Electronic and Thermal Properties of $\text{GeTe/Sb}_{2}\text{Te}_{3}$ Superlattices by ab-initio Approach: Impact of Van der Waals Gaps on Vertical Lattice Thermal Conductivity

In the last decade, several works have focused on exploring the material and electrical properties of $\text{GeTe/Sb}_{2}\text{Te}_{3}$ superlattices (SLs) in particular because of some first device implementations demonstrating interesting performances such as fast switching speed, low energy consumption, and non-volatility. However, the switching mechanism in such SL-based devices remains under debate. In this work, we investigate the prototype $\text{GeTe/Sb}_{2}\text{Te}_{3}$ SLs, to analyze fundamentally their electronic and thermal properties by ab initio methods.

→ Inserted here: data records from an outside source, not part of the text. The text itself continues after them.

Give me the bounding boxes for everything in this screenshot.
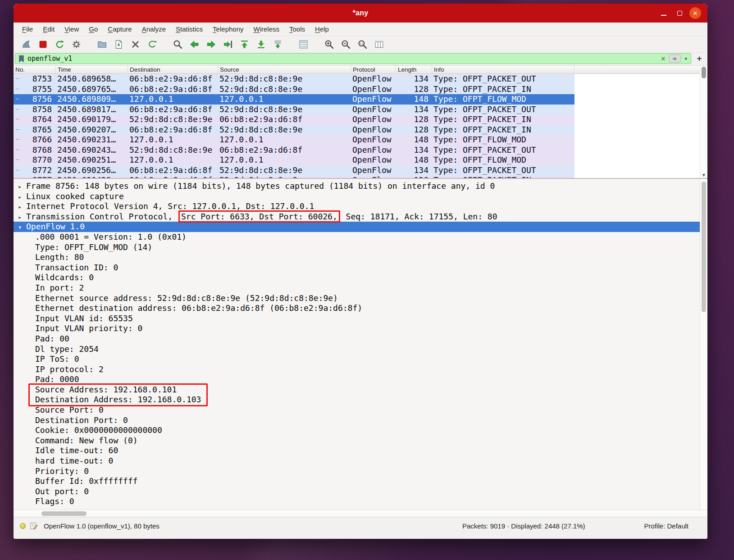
go-first-button[interactable] xyxy=(236,37,253,51)
packet-row-8770[interactable]: –87702450.690251…127.0.0.1127.0.0.1OpenF… xyxy=(14,155,574,165)
packet-row-8756[interactable]: –87562450.689809…127.0.0.1127.0.0.1OpenF… xyxy=(14,94,574,105)
stop-capture-button[interactable] xyxy=(35,37,51,51)
detail-line[interactable]: Command: New flow (0) xyxy=(14,436,707,446)
filter-text[interactable]: openflow_v1 xyxy=(27,55,658,63)
detail-line[interactable]: Out port: 0 xyxy=(14,487,707,497)
detail-line[interactable]: Length: 80 xyxy=(14,252,707,263)
column-header-no[interactable]: No. xyxy=(14,66,56,73)
detail-line[interactable]: Ethernet destination address: 06:b8:e2:9… xyxy=(14,303,707,314)
packet-row-8753[interactable]: –87532450.689658…06:b8:e2:9a:d6:8f52:9d:… xyxy=(14,74,574,84)
menu-file[interactable]: File xyxy=(17,24,38,34)
colorize-button[interactable] xyxy=(295,37,312,51)
packet-list-scrollbar[interactable]: ▼ xyxy=(700,66,707,178)
detail-line[interactable]: Cookie: 0x0000000000000000 xyxy=(14,425,707,436)
expert-info-icon[interactable] xyxy=(20,523,26,529)
filter-clear-icon[interactable]: ✕ xyxy=(661,55,666,62)
details-scrollbar[interactable] xyxy=(700,179,707,510)
display-filter-input[interactable]: openflow_v1 ✕ ▾ xyxy=(15,53,691,64)
detail-line[interactable]: Transaction ID: 0 xyxy=(14,263,707,273)
detail-line[interactable]: Type: OFPT_FLOW_MOD (14) xyxy=(14,242,707,253)
expand-arrow-icon[interactable]: ▸ xyxy=(18,212,26,223)
go-forward-button[interactable] xyxy=(203,37,219,51)
open-file-button[interactable] xyxy=(94,37,110,51)
menu-wireless[interactable]: Wireless xyxy=(249,24,285,34)
detail-line[interactable]: Dl type: 2054 xyxy=(14,344,707,355)
details-horizontal-scrollbar[interactable] xyxy=(14,510,707,517)
menu-tools[interactable]: Tools xyxy=(284,24,310,34)
detail-line[interactable]: In port: 2 xyxy=(14,283,707,293)
detail-line[interactable]: ▸Frame 8756: 148 bytes on wire (1184 bit… xyxy=(14,181,707,191)
go-back-button[interactable] xyxy=(186,37,203,51)
minimize-button[interactable] xyxy=(658,7,670,19)
find-packet-button[interactable] xyxy=(169,37,186,51)
detail-line[interactable]: IP ToS: 0 xyxy=(14,354,707,364)
packet-row-8768[interactable]: –87682450.690243…52:9d:8d:c8:8e:9e06:b8:… xyxy=(14,145,574,155)
detail-line[interactable]: Destination Port: 0 xyxy=(14,415,707,426)
detail-line[interactable]: Ethernet source address: 52:9d:8d:c8:8e:… xyxy=(14,293,707,304)
expand-arrow-icon[interactable]: ▸ xyxy=(18,182,26,192)
menu-analyze[interactable]: Analyze xyxy=(137,24,171,34)
filter-history-chevron-icon[interactable]: ▾ xyxy=(684,56,688,62)
detail-line[interactable]: Flags: 0 xyxy=(14,496,707,507)
scrollbar-thumb[interactable] xyxy=(702,67,706,78)
zoom-out-button[interactable] xyxy=(337,37,354,51)
zoom-in-button[interactable] xyxy=(321,37,337,51)
collapse-arrow-icon[interactable]: ▾ xyxy=(18,222,26,232)
expand-arrow-icon[interactable]: ▸ xyxy=(18,192,26,202)
detail-line[interactable]: Priority: 0 xyxy=(14,466,707,477)
column-header-info[interactable]: Info xyxy=(432,66,574,73)
menu-go[interactable]: Go xyxy=(84,24,103,34)
filter-add-button[interactable]: + xyxy=(694,54,705,64)
go-last-button[interactable] xyxy=(253,37,269,51)
detail-line[interactable]: IP protocol: 2 xyxy=(14,364,707,375)
detail-line[interactable]: hard time-out: 0 xyxy=(14,456,707,466)
scrollbar-thumb[interactable] xyxy=(702,182,706,312)
close-button[interactable]: ✕ xyxy=(689,7,701,19)
go-to-packet-button[interactable] xyxy=(219,37,236,51)
detail-line[interactable]: ▸Internet Protocol Version 4, Src: 127.0… xyxy=(14,201,707,212)
auto-scroll-button[interactable] xyxy=(269,37,286,51)
detail-line[interactable]: Destination Address: 192.168.0.103 xyxy=(30,395,201,405)
column-header-length[interactable]: Length xyxy=(396,66,432,73)
capture-options-button[interactable] xyxy=(68,37,85,51)
maximize-button[interactable] xyxy=(674,7,685,19)
detail-line[interactable]: Source Address: 192.168.0.101 xyxy=(30,385,201,395)
detail-line[interactable]: Source Port: 0 xyxy=(14,405,707,415)
filter-apply-button[interactable] xyxy=(669,55,681,63)
detail-line[interactable]: ▸Linux cooked capture xyxy=(14,191,707,202)
expand-arrow-icon[interactable]: ▸ xyxy=(18,202,26,212)
column-header-protocol[interactable]: Protocol xyxy=(351,66,396,73)
capture-comment-icon[interactable] xyxy=(30,522,38,530)
menu-capture[interactable]: Capture xyxy=(103,24,137,34)
packet-row-8764[interactable]: –87642450.690179…52:9d:8d:c8:8e:9e06:b8:… xyxy=(14,114,574,125)
save-file-button[interactable] xyxy=(110,37,127,51)
packet-row-8758[interactable]: –87582450.689817…06:b8:e2:9a:d6:8f52:9d:… xyxy=(14,105,574,115)
menu-telephony[interactable]: Telephony xyxy=(208,24,248,34)
packet-row-8755[interactable]: –87552450.689765…06:b8:e2:9a:d6:8f52:9d:… xyxy=(14,84,574,95)
close-file-button[interactable] xyxy=(127,37,144,51)
detail-line[interactable]: .000 0001 = Version: 1.0 (0x01) xyxy=(14,232,707,242)
packet-row-8765[interactable]: –87652450.690207…06:b8:e2:9a:d6:8f52:9d:… xyxy=(14,125,574,135)
detail-line[interactable]: ▾OpenFlow 1.0 xyxy=(14,222,707,232)
scroll-down-arrow-icon[interactable]: ▼ xyxy=(700,173,707,178)
detail-line[interactable]: Input VLAN priority: 0 xyxy=(14,323,707,334)
column-header-time[interactable]: Time xyxy=(56,66,128,73)
resize-columns-button[interactable] xyxy=(371,37,388,51)
column-header-source[interactable]: Source xyxy=(218,66,351,73)
detail-line[interactable]: Input VLAN id: 65535 xyxy=(14,314,707,324)
menu-statistics[interactable]: Statistics xyxy=(171,24,208,34)
scrollbar-thumb[interactable] xyxy=(41,511,87,516)
status-profile-text[interactable]: Profile: Default xyxy=(644,522,688,530)
restart-capture-button[interactable] xyxy=(51,37,68,51)
menu-edit[interactable]: Edit xyxy=(38,24,59,34)
menu-view[interactable]: View xyxy=(59,24,84,34)
packet-row-8766[interactable]: –87662450.690231…127.0.0.1127.0.0.1OpenF… xyxy=(14,135,574,145)
reload-button[interactable] xyxy=(144,37,160,51)
titlebar[interactable]: *any ✕ xyxy=(14,4,707,23)
packet-row-8772[interactable]: –87722450.690256…06:b8:e2:9a:d6:8f52:9d:… xyxy=(14,165,574,176)
detail-line[interactable]: Pad: 00 xyxy=(14,334,707,344)
detail-line[interactable]: Buffer Id: 0xffffffff xyxy=(14,476,707,487)
zoom-reset-button[interactable]: 1:1 xyxy=(354,37,371,51)
detail-line[interactable]: Wildcards: 0 xyxy=(14,273,707,283)
detail-line[interactable]: Idle time-out: 60 xyxy=(14,446,707,456)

We find that the resistive contrast is small among the different phases of $\text{GeTe/Sb}_{2}\text{Te}_{3}$ because of a small electronic gap (about 0.1 eV) and a consequent semi-metallic-like behavior. At the same time the out-of-plane lattice thermal conductivity is rather small, while varying up to four times among the different phases, from 0.11 to 0.45 W/m$^{-1}$K$^{-1}$, intimately related to the number of Van der Waals (VdW) gaps in a unit block. Such findings confirm the importance of the thermal improvement achievable in $\text{GeTe/Sb}_{2}\text{Te}_{3}$ super-lattices devices, highlighting the impact of the material stacking and the role of VdW gaps on the thermal engineering of the Phase-Change Memory cell.